Inotersen, sold under the brand name Tegsedi, is a 2'-O-(2-methoxyethyl) (2'-MOE) antisense oligonucleotide medication used for the treatment of nerve damage in adults with hereditary transthyretin-mediated amyloidosis. The sequence is 5'-TCTTG GTTACATGAA ATCCC-3', where C is 5-methylcytidine, and the first and third section (bases 1-5 and 16–20, separated from the middle section by spaces) are MOE-modified (i.e. inotersen is a gapmer).

The most common side effects are injection site reactions (redness, swelling, bleeding, pain, rash, and itching at the injection site), nausea, headache, tiredness, low platelet counts, and fever.

Inotersen can cause serious side effects, including low platelet counts and kidney inflammation. Because of these serious side effects, Inotersen is available in the United States only through a restricted program called the Tegsedi Risk Evaluation and Mitigation (REMS) Program.

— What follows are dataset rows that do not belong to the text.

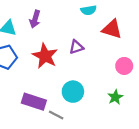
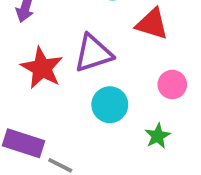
purple triangle: (76, 47) -> (93, 53), size x1.6
cyan circle: (73, 92) -> (110, 105), moved

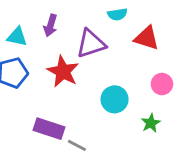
purple triangle: (93, 53) -> (91, 44), moved

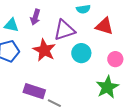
cyan circle: (115, 99) -> (81, 53), moved
green star: (151, 123) -> (107, 87), size x1.6

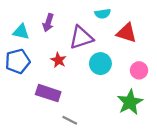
red star: (44, 50) -> (58, 60), size x0.6
purple rectangle: (34, 91) -> (48, 93), moved

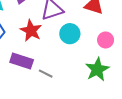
red star: (58, 60) -> (31, 31), size x1.5
gray line: (70, 120) -> (46, 74), moved

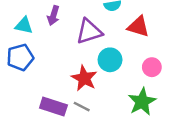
red star: (31, 31) -> (84, 78), moved
purple rectangle: (22, 61) -> (53, 107), moved

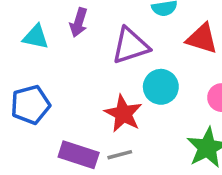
blue pentagon: (20, 57) -> (30, 105), moved
gray line: (82, 107) -> (120, 155), turned -42

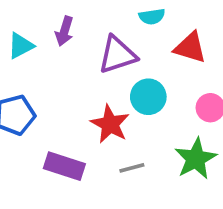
cyan triangle: (36, 37) -> (21, 46), turned -40
gray line: (120, 155) -> (132, 168), moved

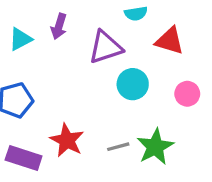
red star: (110, 124) -> (67, 140), moved
green star: (196, 159) -> (155, 147), moved
purple rectangle: (64, 166) -> (24, 158), moved

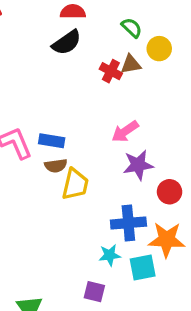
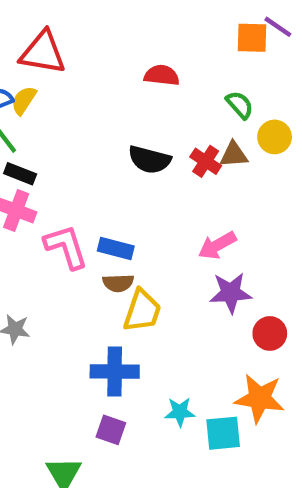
black semicircle: (67, 42) -> (150, 160), moved, turned 44
blue cross: (128, 223) -> (115, 372), moved
purple square: (94, 292) -> (111, 430), moved

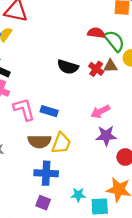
red semicircle: (162, 75) -> (96, 33), moved
green semicircle: (240, 105) -> (114, 41), size x1.5
brown semicircle: (118, 283) -> (39, 141), moved, size x1.5

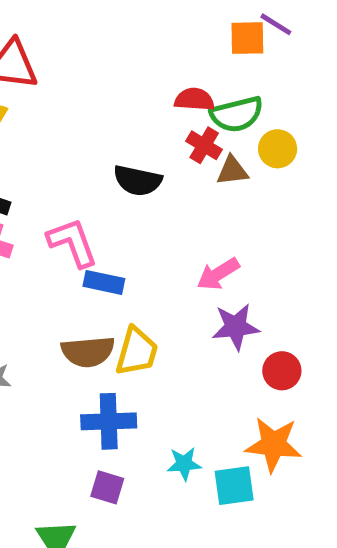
green semicircle: (114, 41) -> (237, 114), turned 120
red cross: (96, 69) -> (204, 145), moved
pink L-shape: (24, 109) -> (72, 243), moved

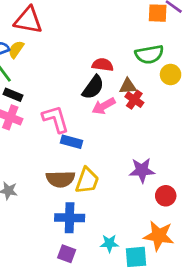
red semicircle: (194, 99) -> (103, 65), moved
red cross: (204, 145) -> (134, 100), moved
brown triangle: (232, 171) -> (128, 86), moved
black semicircle: (138, 181) -> (93, 87), turned -70
pink arrow: (218, 274) -> (104, 106), moved

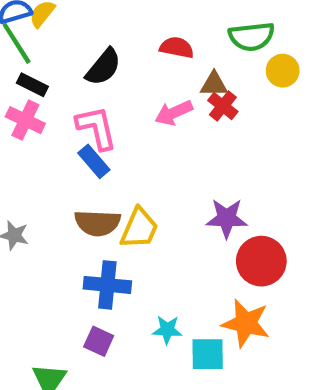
black semicircle: (93, 87) -> (103, 67), moved
blue rectangle: (71, 142) -> (94, 161), moved, turned 30
red circle: (166, 196) -> (261, 261), size x1.5

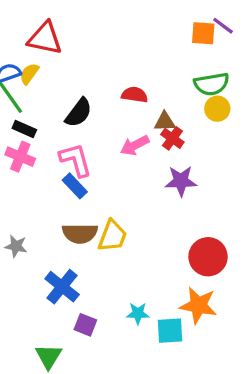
green semicircle: (252, 36) -> (212, 84), moved
purple star: (227, 218) -> (181, 181), moved
blue cross: (107, 285) -> (62, 287), moved, turned 36

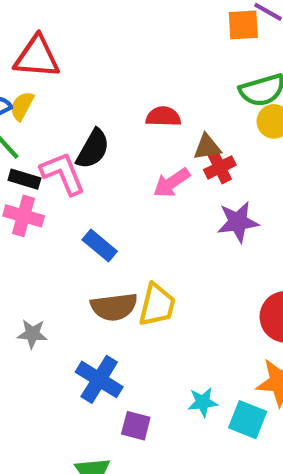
red cross: (172, 138) -> (220, 167), turned 35
pink L-shape: (76, 160) -> (63, 173), moved
cyan square: (170, 331) -> (248, 420), turned 32

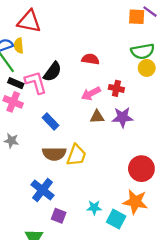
yellow semicircle: (22, 106) -> (19, 46), turned -40
brown triangle: (207, 147) -> (97, 117), moved
red cross: (220, 167) -> (116, 88), turned 32
gray star: (32, 334) -> (11, 141), moved

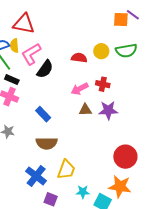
yellow circle: (147, 68) -> (101, 51), moved
pink L-shape: (36, 82) -> (31, 54), moved, turned -105
yellow trapezoid: (76, 155) -> (66, 170), moved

The US Food and Drug Administration (FDA) considers it to be a first-in-class medication.

== History ==
Inotersen was approved for medical use in the European Union in July 2018.

The US Food and Drug Administration (FDA) approved inotersen in October 2018. The application for inotersen was granted orphan drug designation.

The FDA approved inotersen based on evidence from one clinical trial (Trial 1/NCT01737398) that included 172 participants with hereditary transthyretin-mediated amyloidosis. The trial was conducted at 24 sites in Australia, Europe, South America, and the United States. The benefits and side effects of inotersen were evaluated in one clinical trial that enrolled participants with hereditary transthyretin-mediated amyloidosis. Participants were randomly assigned to receive inotersen or placebo by subcutaneous injection given once a week for 65 weeks. During the first week of treatment, participants received three doses of treatment, followed by once weekly subcutaneous injections for 64 weeks. Neither the participants nor the health care providers knew which treatment was being given until after the trial was completed.